Exercise inputs:
________________________
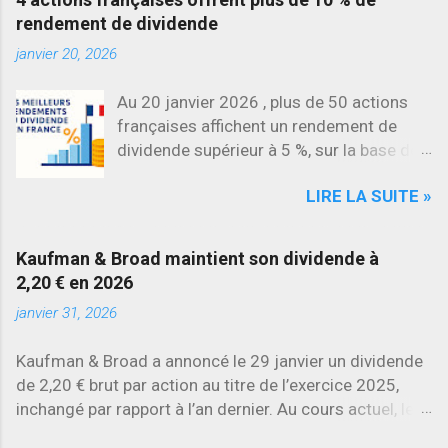
rendement de dividende
janvier 20, 2026
Au 20 janvier 2026 , plus de 50 actions
françaises affichent un rendement de
dividende supérieur à 5 %, sur la base des
dividendes versés en 2025. L’une des
LIRE LA SUITE »
évolutions les plus marquantes concerne
SES , dont l’action progresse déjà
d’environ 22 % en 2026 , tandis que
Kaufman & Broad maintient son dividende à
Stellantis et Renault reculent déjà à deux
2,20 € en 2026
chiffres.
janvier 31, 2026
Kaufman & Broad a annoncé le 29 janvier un dividende
de 2,20 € brut par action au titre de l’exercice 2025,
inchangé par rapport à l’an dernier. Au cours actuel, le
rendement brut ressort à environ 7 % , l’un des plus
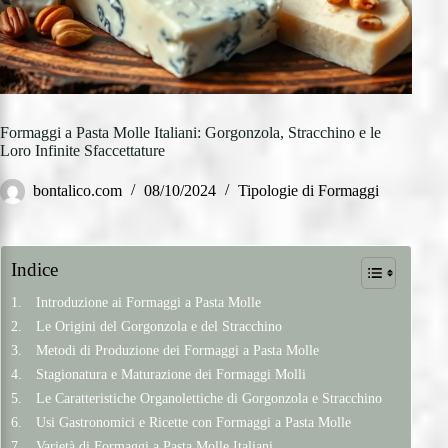
Formaggi a Pasta Molle Italiani: Gorgonzola, Stracchino e le
Loro Infinite Sfaccettature
bontalico.com
08/10/2024
Tipologie di Formaggi
Indice
Introduzione ai Formaggi a Pasta Molle
Le Origini del Gorgonzola e del Stracchino
Metodi di Produzione dei Formaggi a Pasta Molle
Stagionatura e Maturazione dei Formaggi Molli
Le Caratteristiche Organolettiche di Gorgonzola e Stracchino
Usi Gastronomici e Ricette con Formaggi a Pasta Molle
Varietà di Formaggi a Pasta Molle Italiani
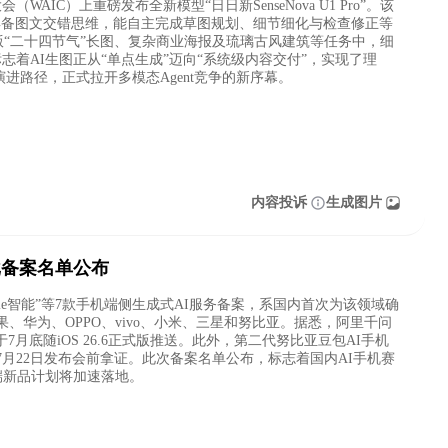
AIC）上重磅发布全新模型“日日新SenseNova U1 Pro”。该
，具备图文交错思维，能自主完成草图规划、细节细化与检查修正等
8K版“二十四节气”长图、复杂商业海报及琉璃古风建筑等任务中，细
着AI生图正从“单点生成”迈向“系统级内容交付”，实现了理
g演进路径，正式拉开多模态Agent竞争的新序幕。
内容投诉
生成图片
批备案名单公布
ple智能”等7款手机端侧生成式AI服务备案，系国内首次为该领域确
、华为、OPPO、vivo、小米、三星和努比亚。据悉，阿里千问
7月底随iOS 26.6正式版推送。此外，第二代努比亚豆包AI手机
月22日发布会前拿证。此次备案名单公布，标志着国内AI手机赛
端新品计划将加速落地。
________________________
Goal of the exercise: Print the material verbatim; drop the pictures.

Solved problem:
rendement de dividende
janvier 20, 2026
Au 20 janvier 2026 , plus de 50 actions
françaises affichent un rendement de
dividende supérieur à 5 %, sur la base des
dividendes versés en 2025. L’une des
LIRE LA SUITE »
évolutions les plus marquantes concerne
SES , dont l’action progresse déjà
d’environ 22 % en 2026 , tandis que
Kaufman & Broad maintient son dividende à
Stellantis et Renault reculent déjà à deux
2,20 € en 2026
chiffres.
janvier 31, 2026
Kaufman & Broad a annoncé le 29 janvier un dividende
de 2,20 € brut par action au titre de l’exercice 2025,
inchangé par rapport à l’an dernier. Au cours actuel, le
rendement brut ressort à environ 7 % , l’un des plus
Formaggi a Pasta Molle Italiani: Gorgonzola, Stracchino e le
Loro Infinite Sfaccettature
bontalico.com
08/10/2024
Tipologie di Formaggi
Indice
Introduzione ai Formaggi a Pasta Molle
Le Origini del Gorgonzola e del Stracchino
Metodi di Produzione dei Formaggi a Pasta Molle
Stagionatura e Maturazione dei Formaggi Molli
Le Caratteristiche Organolettiche di Gorgonzola e Stracchino
Usi Gastronomici e Ricette con Formaggi a Pasta Molle
Varietà di Formaggi a Pasta Molle Italiani
AIC）上重磅发布全新模型“日日新SenseNova U1 Pro”。该
，具备图文交错思维，能自主完成草图规划、细节细化与检查修正等
8K版“二十四节气”长图、复杂商业海报及琉璃古风建筑等任务中，细
着AI生图正从“单点生成”迈向“系统级内容交付”，实现了理
g演进路径，正式拉开多模态Agent竞争的新序幕。
内容投诉
生成图片
批备案名单公布
ple智能”等7款手机端侧生成式AI服务备案，系国内首次为该领域确
、华为、OPPO、vivo、小米、三星和努比亚。据悉，阿里千问
7月底随iOS 26.6正式版推送。此外，第二代努比亚豆包AI手机
月22日发布会前拿证。此次备案名单公布，标志着国内AI手机赛
端新品计划将加速落地。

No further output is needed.